**PROVIDED DATA:**
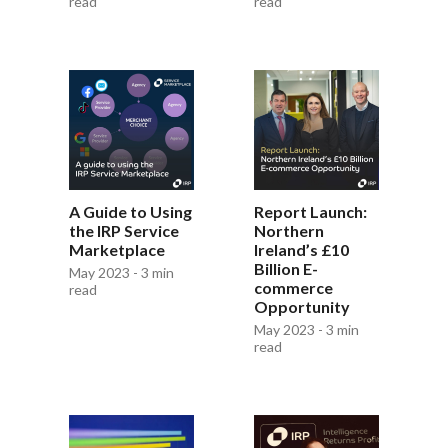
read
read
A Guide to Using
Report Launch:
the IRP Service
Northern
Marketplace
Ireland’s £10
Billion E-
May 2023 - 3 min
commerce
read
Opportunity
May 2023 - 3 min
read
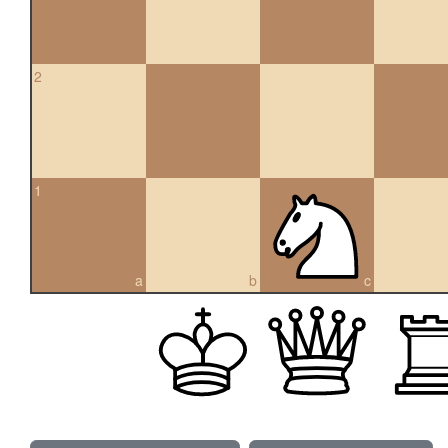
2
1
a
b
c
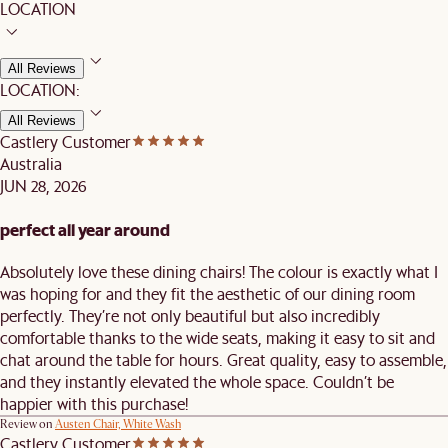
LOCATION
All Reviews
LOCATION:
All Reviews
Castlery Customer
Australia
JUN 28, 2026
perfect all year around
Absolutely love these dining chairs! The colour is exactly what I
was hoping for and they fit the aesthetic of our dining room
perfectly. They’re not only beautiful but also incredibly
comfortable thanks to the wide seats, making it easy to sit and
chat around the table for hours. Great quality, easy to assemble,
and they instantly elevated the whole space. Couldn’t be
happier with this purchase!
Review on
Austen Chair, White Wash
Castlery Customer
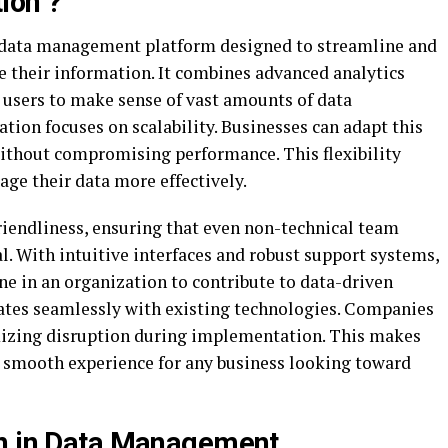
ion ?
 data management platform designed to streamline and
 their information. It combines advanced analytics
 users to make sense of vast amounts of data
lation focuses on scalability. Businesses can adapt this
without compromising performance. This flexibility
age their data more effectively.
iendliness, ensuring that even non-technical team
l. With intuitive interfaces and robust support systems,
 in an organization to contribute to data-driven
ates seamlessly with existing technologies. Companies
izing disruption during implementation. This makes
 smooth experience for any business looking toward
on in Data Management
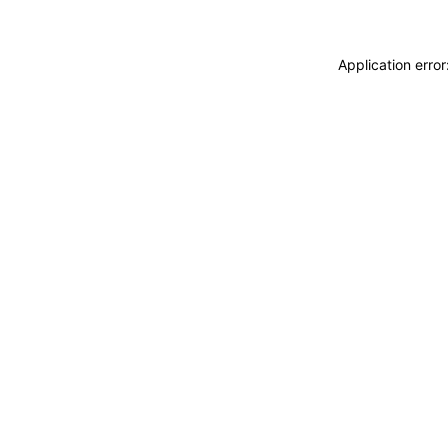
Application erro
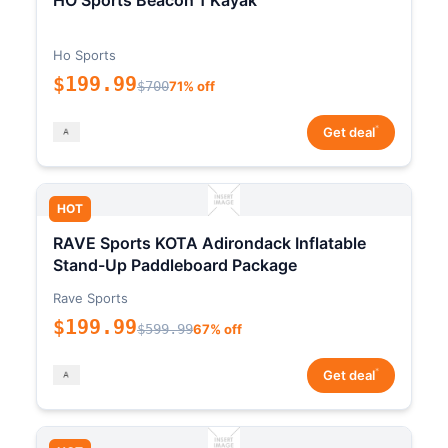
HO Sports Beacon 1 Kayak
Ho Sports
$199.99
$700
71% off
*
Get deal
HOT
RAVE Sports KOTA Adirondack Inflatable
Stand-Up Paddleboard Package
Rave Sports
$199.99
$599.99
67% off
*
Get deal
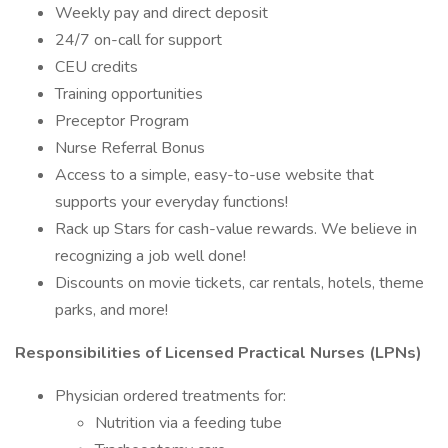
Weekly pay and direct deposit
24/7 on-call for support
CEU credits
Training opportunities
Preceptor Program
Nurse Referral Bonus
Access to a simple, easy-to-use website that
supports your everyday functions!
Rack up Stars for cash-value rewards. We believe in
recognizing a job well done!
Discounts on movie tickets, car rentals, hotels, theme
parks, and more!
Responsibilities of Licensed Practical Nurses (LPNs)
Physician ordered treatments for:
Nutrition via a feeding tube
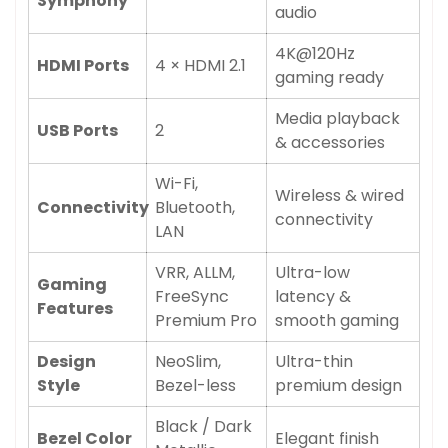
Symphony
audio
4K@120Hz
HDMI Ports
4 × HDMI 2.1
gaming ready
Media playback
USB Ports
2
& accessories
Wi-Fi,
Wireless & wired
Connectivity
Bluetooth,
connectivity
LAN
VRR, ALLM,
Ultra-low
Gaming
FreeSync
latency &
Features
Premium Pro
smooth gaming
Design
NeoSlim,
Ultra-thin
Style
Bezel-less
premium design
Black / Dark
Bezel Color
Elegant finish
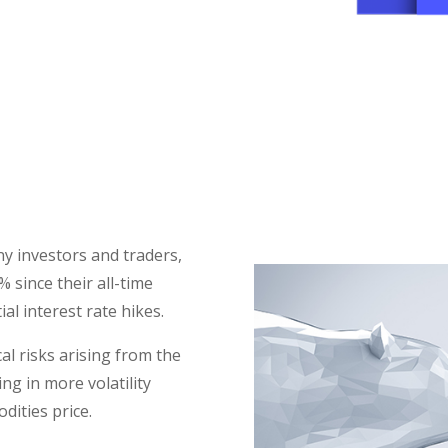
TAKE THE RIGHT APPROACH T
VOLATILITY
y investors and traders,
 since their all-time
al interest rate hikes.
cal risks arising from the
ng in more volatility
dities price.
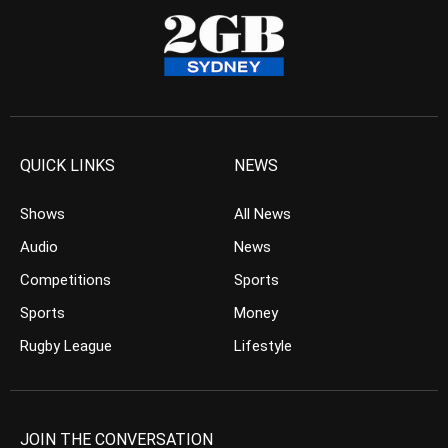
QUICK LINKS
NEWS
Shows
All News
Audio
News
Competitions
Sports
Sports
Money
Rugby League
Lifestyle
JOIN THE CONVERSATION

**TASK REQUIREMENTS:** Transcribe, word for word, only the material from its opening line through the line containing "users to make sense of vast amounts of data", both ends included, and omit the pictures.

**YOUR RESPONSE:**
read
read
A Guide to Using
Report Launch:
the IRP Service
Northern
Marketplace
Ireland’s £10
Billion E-
May 2023 - 3 min
commerce
read
Opportunity
May 2023 - 3 min
read
2
1
a
b
c
LOCATION
All Reviews
LOCATION:
All Reviews
Castlery Customer
Australia
JUN 28, 2026
perfect all year around
Absolutely love these dining chairs! The colour is exactly what I
was hoping for and they fit the aesthetic of our dining room
perfectly. They’re not only beautiful but also incredibly
comfortable thanks to the wide seats, making it easy to sit and
chat around the table for hours. Great quality, easy to assemble,
and they instantly elevated the whole space. Couldn’t be
happier with this purchase!
Review on
Austen Chair, White Wash
Castlery Customer
ion ?
 data management platform designed to streamline and
 their information. It combines advanced analytics
 users to make sense of vast amounts of data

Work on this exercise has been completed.